Democracy’s Library is the foundational information of free people.

We call this “Democracy’s Library” because Democracy is an open system that trusts its citizens to learn, grow and have independent agency. Democratic governments publish openly because they want important information spread widely.  There are no paywalls to the works of government, or there shouldn’t be. 

We need access to all the River reports so we can help understand and manage our declining clean water.   Access to Agricultural research to help farm more sustainably.  To Materials research to build better products and devices. To Local hearings on project results so other cities can overcome the same challenges.  To Training materials and text books for many professions.   All free– and in ways you can find them.

Bringing free public access to the public domain is the opportunity of the Internet– an infrastructure that effectively costs nothing to distribute information that has been collected and organized.

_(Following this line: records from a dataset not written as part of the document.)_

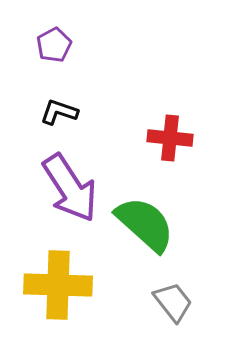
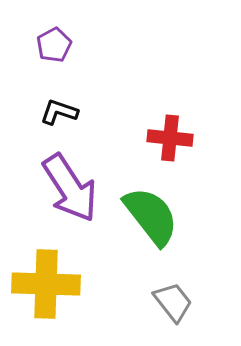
green semicircle: moved 6 px right, 8 px up; rotated 10 degrees clockwise
yellow cross: moved 12 px left, 1 px up
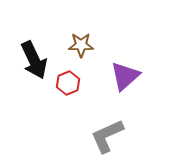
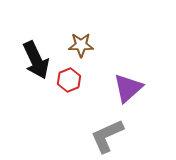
black arrow: moved 2 px right
purple triangle: moved 3 px right, 12 px down
red hexagon: moved 1 px right, 3 px up
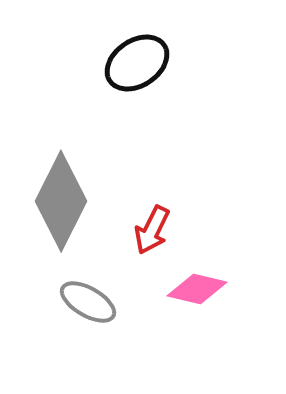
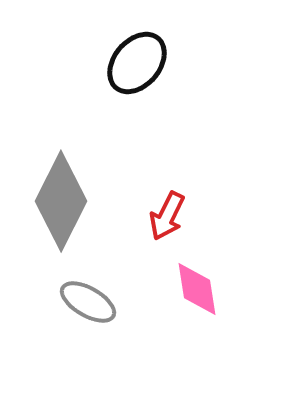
black ellipse: rotated 16 degrees counterclockwise
red arrow: moved 15 px right, 14 px up
pink diamond: rotated 68 degrees clockwise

Yes, this will cost a small fortune– but it is within our grasp– to collect and organize billions of documents and datasets, preserve the materials for the ages and make them available for many purposes.  While scoping projects in the United States and Canada have now begun, we estimate this project will cost at least $100 million dollars. The big money has not been committed yet, and we’re still fundraising. But to get things kicked off, Filecoin Foundation (FF) and Filecoin Foundation for the Decentralized Web (FFDW), are supporting the project. The Internet Archive has ramped up collecting government websites and datasets as well as digitizing print materials with many library partners.

Thankfully, we do not have the rights and paywall problems that have been strangling the Internet’s best feature: an essentially free information distribution system.   

Democracy’s Library can be a free public library available on your phone and your laptop.  

Democracy’s Library will be the foundation of new services, both non-commercial and commercial, that leverages language understanding, machine learning, automatic translation, speech recognition, and visualizations.

Democracies publish openly– let’s take advantage of this.  Leverage our library system to not just lease commercial publisher’s database products, but build open collections that everyone can use and reuse without limitation.

Lets build direct conduits from governments into Democracy’s Library for long term preservation and access. A public-public partnership that long served us in the paper era, that took a pause in the mainframe era of commercial databases, can flourish again in the Internet era.  

“Public Access to the Public Domain” can be a rallying cry for Democracy’s Library.

Democracy’s Library can be a flowering of information services for free people.

Please join in and help.   Jamie Joyce of the Internet Archive (jamiejoyce@archive.org) is leading the effort in the United States, Andrea Mills of the Internet Archive Canada ( andrea@archive.org ) is leading the Canadian effort.  The project is overseen by Brewster Kahle ( brewster@archive.org ).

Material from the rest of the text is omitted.